While combing through the ancient logs, Picard, Data and Riker find a reference to a device which can drain power from one source to power other devices – so power is being drained from the Enterprise to power the field keeping it in place and irradiating it. This may be savage 21st-century thinking, but I’d imagine the easiest thing to do would be to fire some torpedoes (minimal power used in the launch as compared to phasers) to pulverize likely debris and break enough of the devices so that the field strength would fall behind the ship’s motive force.
Geordi is being himself per Guinan’s advice, which leads to a screaming nose-to-nose row with Brahms, and if this scene were fifteen minutes later into the episode they’d finish it by playing tonsil hockey for a good three minutes. As it stands, however, it’s just a battlefield of theory over experience. He gets called to the bridge and awkwardly saves the program.
Okay, so my solution is impractical – there are several hundred thousand of the trap devices generating the field – hard to put a dent in that with any reasonable estimate for explosives the ship is carrying. I feel like we’ve done this before…. Their first thought is phasers, though, which I feel good about having skipped over – directed coherent energy bursts have to be a lot less useful than explosive energy bound up in matter. The sudden loss of energy shuts down Geordi’s pillow talk session with the engineer smarter than he is, and Geordi has to get special permission to recreate the simulation.

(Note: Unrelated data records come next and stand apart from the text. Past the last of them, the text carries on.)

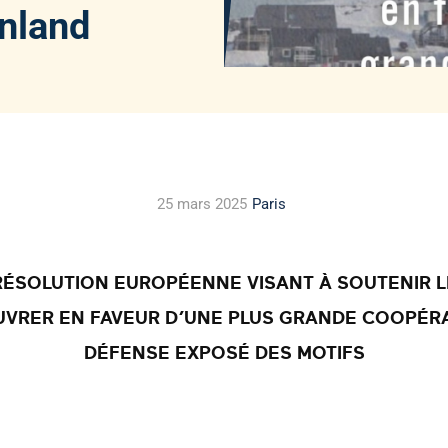
nland
25 mars 2025
Paris
RÉSOLUTION EUROPÉENNE VISANT À SOUTENIR L
VRER EN FAVEUR D’UNE PLUS GRANDE COOPÉRA
DÉFENSE EXPOSÉ DES MOTIFS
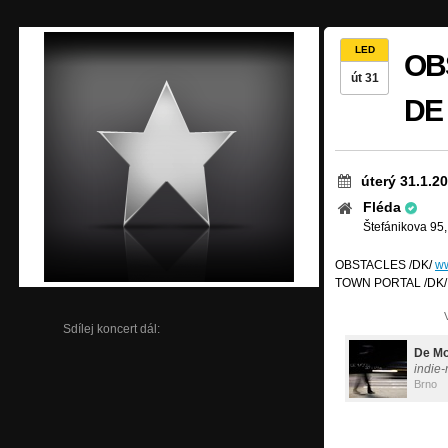
LED
OB
út 31
DE
úterý 31.1.2
Fléda
Štefánikova 95,
OBSTACLES /DK/
ww
TOWN PORTAL /DK
Sdílej koncert dál:
De M
indie-
Brno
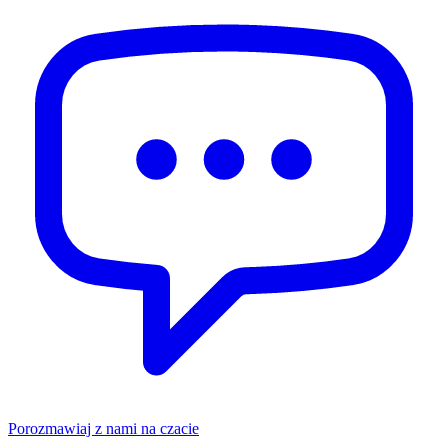
Porozmawiaj z nami na czacie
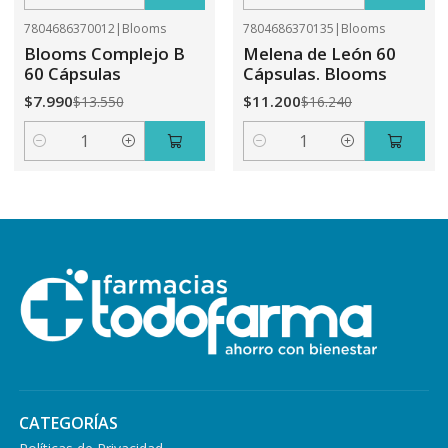
Cantidad
Cantidad
7804686370012
|
Blooms
7804686370135
|
Blooms
-41%
OFF
-31%
OFF
Blooms Complejo B
Melena de León 60
60 Cápsulas
Cápsulas. Blooms
$7.990
$11.200
$13.550
$16.240
Cantidad
Cantidad
CATEGORÍAS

Yeah, I was right, they’ve done this before, but the same class of solution appears not to be practicable this time, unless something linked in directly to the comptuer can make all the adjustments. Fortunately, they have an avatar of a propulsion expert directly linked to the computer. The way Geordi presents this option to Picard, though, is in tones that might as well be “well, we can save your life, but you have to bathe in raw sewage.” It feels like there’s some deep cultural taboo against more automation than is strictly necessary. I’m going to go with this, because it helps explain how Pulaski was so amazingly bigoted and not kicked off the ship.

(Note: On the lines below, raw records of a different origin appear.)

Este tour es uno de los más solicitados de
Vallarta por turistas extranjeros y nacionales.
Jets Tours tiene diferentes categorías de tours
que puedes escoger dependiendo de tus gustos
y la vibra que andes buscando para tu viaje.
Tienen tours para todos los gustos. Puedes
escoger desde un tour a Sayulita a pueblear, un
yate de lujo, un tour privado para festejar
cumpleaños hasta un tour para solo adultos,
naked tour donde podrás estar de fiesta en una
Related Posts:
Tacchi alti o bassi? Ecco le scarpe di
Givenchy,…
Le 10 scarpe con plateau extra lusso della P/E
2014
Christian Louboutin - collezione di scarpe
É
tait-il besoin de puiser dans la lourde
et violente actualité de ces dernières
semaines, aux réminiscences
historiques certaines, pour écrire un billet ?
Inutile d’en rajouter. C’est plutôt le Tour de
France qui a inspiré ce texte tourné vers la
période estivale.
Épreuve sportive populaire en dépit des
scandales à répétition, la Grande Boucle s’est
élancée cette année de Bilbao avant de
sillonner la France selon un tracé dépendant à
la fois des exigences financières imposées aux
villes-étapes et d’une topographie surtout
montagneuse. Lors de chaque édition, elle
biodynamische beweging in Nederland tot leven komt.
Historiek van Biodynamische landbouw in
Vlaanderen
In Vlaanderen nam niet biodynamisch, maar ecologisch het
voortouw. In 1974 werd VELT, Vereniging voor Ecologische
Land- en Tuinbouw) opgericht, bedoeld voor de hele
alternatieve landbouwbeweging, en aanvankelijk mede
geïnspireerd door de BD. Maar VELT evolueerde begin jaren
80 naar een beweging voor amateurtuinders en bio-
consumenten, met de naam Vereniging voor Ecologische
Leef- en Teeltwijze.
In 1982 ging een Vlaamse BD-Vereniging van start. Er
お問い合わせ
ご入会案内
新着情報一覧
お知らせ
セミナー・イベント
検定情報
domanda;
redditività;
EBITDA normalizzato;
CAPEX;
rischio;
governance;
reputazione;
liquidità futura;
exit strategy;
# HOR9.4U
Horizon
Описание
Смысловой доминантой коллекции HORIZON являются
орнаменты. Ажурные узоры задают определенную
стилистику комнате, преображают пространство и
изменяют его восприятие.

The deflectors go down before the simulation runs complete, and they have to make a decision. Geordi figures out the solution – create inertia and then use minimum power rather than maximum to reduce the amount of radiation they’ll receive in flight. Apaprently, the odds are exactly the same as using the computer, but the ‘human factor’ is more important. Apparently, the ‘will to stay alive’ counts in these circumstances, and as such, Picard is going to take the helm rather than Geordi, who ran the simulations, or Wesley, who’s had more practice on the helm lately. And although we know this is going to work because it’s that late in the episode, this is very, very dumb. This could have been a lesson about overcoming the fear of computers, of letting the right person do critical jobs, or any number of things. Instead, it’s a lesson about how the Captain is better at any job than anyone. Since I know this is going to get play by the time we get to Voyager, I’m starting a new counter.
Also, the helm controls are not at all intuitive by 21st century standards. Picard presses the left button, the port thrusters fire, and the ship moves starboard. I’m sure it’s intuitive when you train in that mode, but it makes me wonder when they stopped laying out consoles such that you press the button for the direction you want to go.
Rather than doing an outside-in phaser sweep to disable the devices and tow the ancient ship back to spacedock, or deploy a warning beacon until dedicated sappers can deal with the trap more safely, they just blow up the ship. Geordi gets his kiss, and nobody learns anything useful.